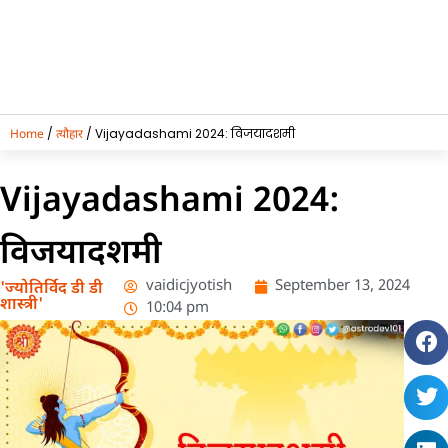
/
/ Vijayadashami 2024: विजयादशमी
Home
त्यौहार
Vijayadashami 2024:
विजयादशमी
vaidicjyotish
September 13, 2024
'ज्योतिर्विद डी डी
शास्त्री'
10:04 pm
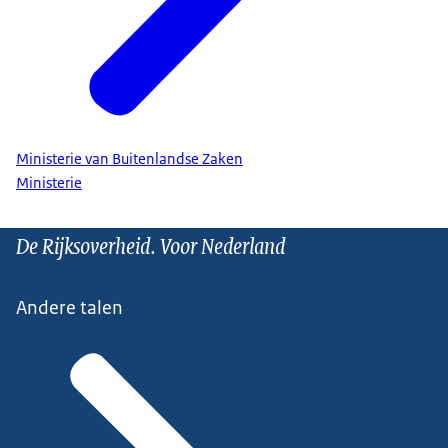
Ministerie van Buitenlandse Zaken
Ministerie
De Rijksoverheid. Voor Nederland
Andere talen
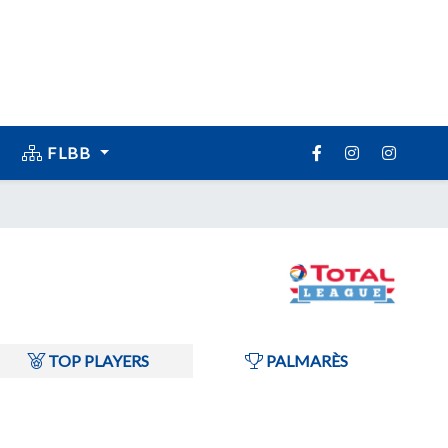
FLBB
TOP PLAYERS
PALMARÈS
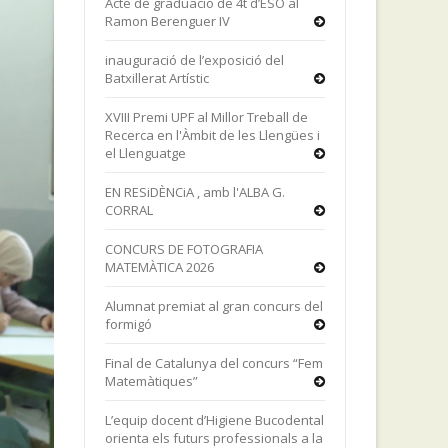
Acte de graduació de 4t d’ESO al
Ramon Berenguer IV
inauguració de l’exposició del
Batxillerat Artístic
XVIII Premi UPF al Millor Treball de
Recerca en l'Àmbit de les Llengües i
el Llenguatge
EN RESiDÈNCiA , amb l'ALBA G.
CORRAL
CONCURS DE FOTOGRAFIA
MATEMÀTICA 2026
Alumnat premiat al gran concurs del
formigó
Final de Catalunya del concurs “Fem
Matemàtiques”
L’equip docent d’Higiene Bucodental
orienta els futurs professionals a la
---*---
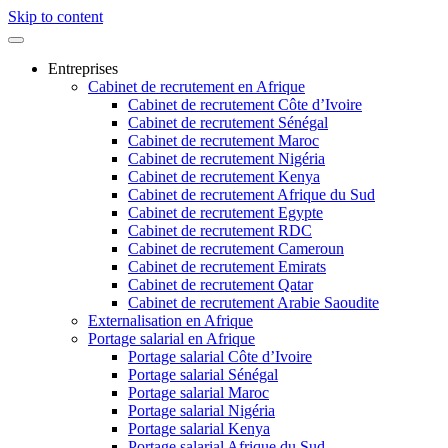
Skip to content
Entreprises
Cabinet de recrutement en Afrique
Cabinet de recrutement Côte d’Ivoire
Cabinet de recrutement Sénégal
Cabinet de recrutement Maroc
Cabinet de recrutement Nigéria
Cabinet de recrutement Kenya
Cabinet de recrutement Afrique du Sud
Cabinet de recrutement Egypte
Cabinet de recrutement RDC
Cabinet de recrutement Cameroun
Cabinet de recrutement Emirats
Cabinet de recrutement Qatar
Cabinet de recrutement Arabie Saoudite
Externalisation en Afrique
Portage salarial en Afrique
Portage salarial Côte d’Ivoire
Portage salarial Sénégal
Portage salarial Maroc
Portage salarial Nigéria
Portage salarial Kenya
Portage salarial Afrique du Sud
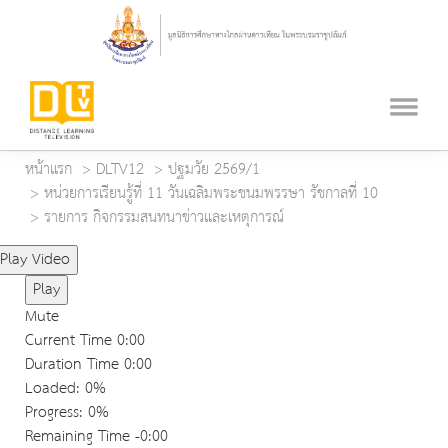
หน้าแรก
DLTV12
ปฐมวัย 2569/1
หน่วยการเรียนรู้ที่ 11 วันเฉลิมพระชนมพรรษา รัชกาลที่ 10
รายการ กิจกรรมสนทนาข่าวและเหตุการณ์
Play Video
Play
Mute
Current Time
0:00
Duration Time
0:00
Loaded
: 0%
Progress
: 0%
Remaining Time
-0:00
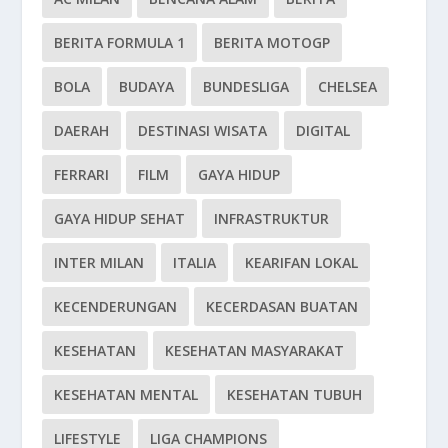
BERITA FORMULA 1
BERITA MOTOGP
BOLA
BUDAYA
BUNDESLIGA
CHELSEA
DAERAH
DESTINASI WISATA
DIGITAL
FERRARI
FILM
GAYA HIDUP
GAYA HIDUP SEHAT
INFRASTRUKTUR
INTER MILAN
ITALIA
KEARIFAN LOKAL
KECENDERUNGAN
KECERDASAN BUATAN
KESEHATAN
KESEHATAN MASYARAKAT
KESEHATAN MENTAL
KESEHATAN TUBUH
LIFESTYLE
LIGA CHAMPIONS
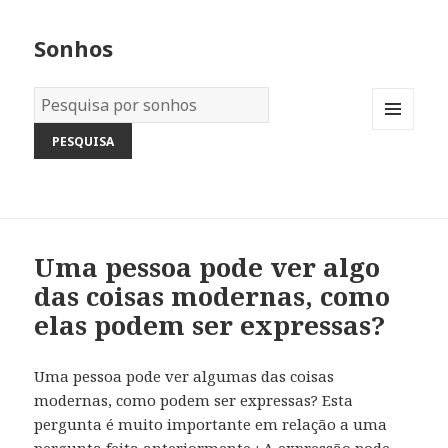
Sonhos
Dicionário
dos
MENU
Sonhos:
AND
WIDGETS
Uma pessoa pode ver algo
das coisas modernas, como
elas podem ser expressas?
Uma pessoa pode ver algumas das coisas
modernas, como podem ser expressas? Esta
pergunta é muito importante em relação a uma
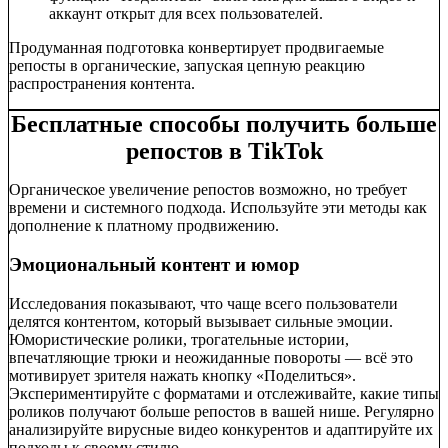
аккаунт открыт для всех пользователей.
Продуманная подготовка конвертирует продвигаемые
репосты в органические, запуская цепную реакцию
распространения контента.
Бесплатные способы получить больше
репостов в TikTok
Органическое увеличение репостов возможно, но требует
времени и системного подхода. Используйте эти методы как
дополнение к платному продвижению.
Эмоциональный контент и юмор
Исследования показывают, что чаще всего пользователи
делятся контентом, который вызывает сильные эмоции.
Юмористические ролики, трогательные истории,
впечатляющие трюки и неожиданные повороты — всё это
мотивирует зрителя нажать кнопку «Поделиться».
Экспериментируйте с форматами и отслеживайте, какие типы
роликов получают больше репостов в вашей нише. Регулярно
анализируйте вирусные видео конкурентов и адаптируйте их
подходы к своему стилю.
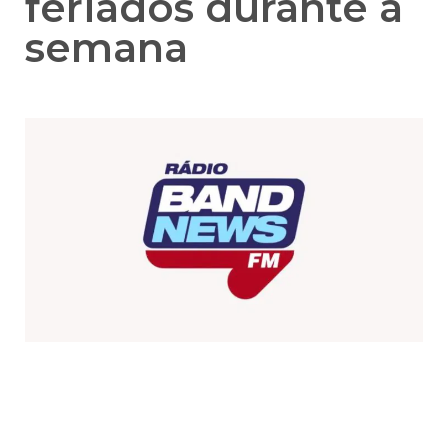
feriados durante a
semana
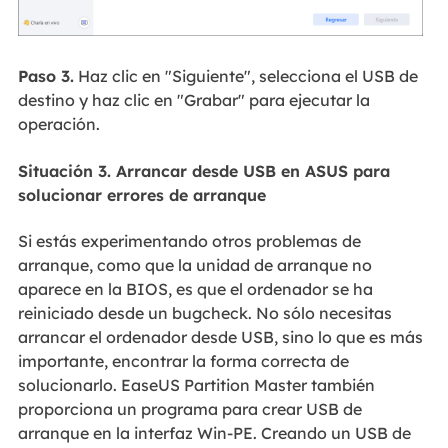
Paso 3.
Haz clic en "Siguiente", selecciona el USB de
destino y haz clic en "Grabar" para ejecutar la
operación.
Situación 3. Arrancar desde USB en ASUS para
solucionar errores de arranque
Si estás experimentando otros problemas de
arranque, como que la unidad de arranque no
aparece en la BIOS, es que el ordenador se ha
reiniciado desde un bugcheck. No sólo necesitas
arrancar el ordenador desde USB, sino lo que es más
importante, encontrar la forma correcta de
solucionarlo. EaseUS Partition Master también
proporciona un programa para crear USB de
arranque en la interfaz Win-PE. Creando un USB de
---*---
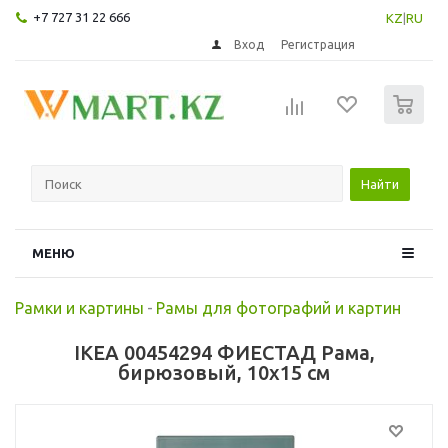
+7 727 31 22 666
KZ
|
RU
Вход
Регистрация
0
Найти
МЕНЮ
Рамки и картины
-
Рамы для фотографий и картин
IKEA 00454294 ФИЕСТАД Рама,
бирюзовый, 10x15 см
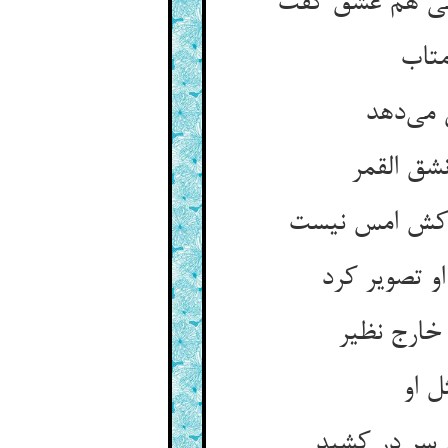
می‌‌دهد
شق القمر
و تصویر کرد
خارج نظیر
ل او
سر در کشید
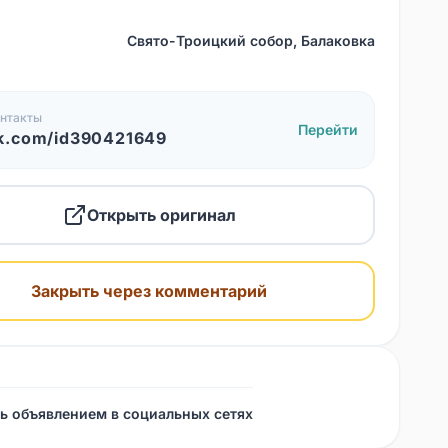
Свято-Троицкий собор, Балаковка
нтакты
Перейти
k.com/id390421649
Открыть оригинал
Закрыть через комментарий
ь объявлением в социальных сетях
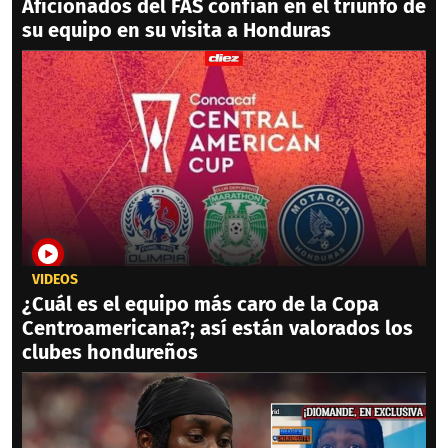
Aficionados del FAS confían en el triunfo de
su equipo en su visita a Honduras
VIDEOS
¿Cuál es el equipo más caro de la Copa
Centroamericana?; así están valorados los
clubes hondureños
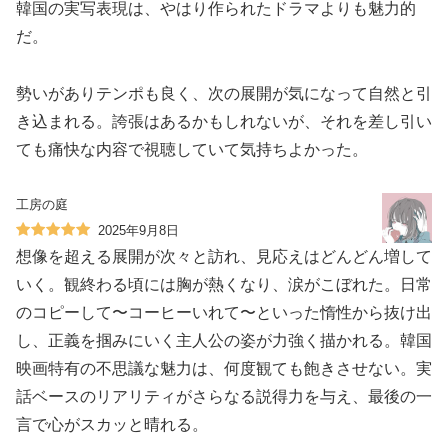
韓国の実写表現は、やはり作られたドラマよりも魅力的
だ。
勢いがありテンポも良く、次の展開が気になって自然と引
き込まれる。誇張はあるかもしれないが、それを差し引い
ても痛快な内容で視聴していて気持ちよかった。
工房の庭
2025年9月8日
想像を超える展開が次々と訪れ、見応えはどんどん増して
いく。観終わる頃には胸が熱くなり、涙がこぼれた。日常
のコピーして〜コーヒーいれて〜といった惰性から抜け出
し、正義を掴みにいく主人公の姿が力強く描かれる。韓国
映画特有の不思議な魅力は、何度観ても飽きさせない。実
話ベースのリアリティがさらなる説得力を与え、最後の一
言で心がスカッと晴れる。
---*---
Activity
From the records above, transcribe exactly the lines starting at the one containing "pergunta é muito importante em relação a uma" and ending at the one containing "arranque, como que la unidad de arranque no". Skip the pictures.

Response
pergunta é muito importante em relação a uma
аккаунт открыт для всех пользователей.
Продуманная подготовка конвертирует продвигаемые
репосты в органические, запуская цепную реакцию
распространения контента.
Бесплатные способы получить больше
репостов в TikTok
Органическое увеличение репостов возможно, но требует
времени и системного подхода. Используйте эти методы как
дополнение к платному продвижению.
Эмоциональный контент и юмор
Исследования показывают, что чаще всего пользователи
делятся контентом, который вызывает сильные эмоции.
Юмористические ролики, трогательные истории,
впечатляющие трюки и неожиданные повороты — всё это
мотивирует зрителя нажать кнопку «Поделиться».
Экспериментируйте с форматами и отслеживайте, какие типы
роликов получают больше репостов в вашей нише. Регулярно
анализируйте вирусные видео конкурентов и адаптируйте их
подходы к своему стилю.
feriados durante a
semana
Paso 3.
Haz clic en "Siguiente", selecciona el USB de
destino y haz clic en "Grabar" para ejecutar la
operación.
Situación 3. Arrancar desde USB en ASUS para
solucionar errores de arranque
Si estás experimentando otros problemas de
arranque, como que la unidad de arranque no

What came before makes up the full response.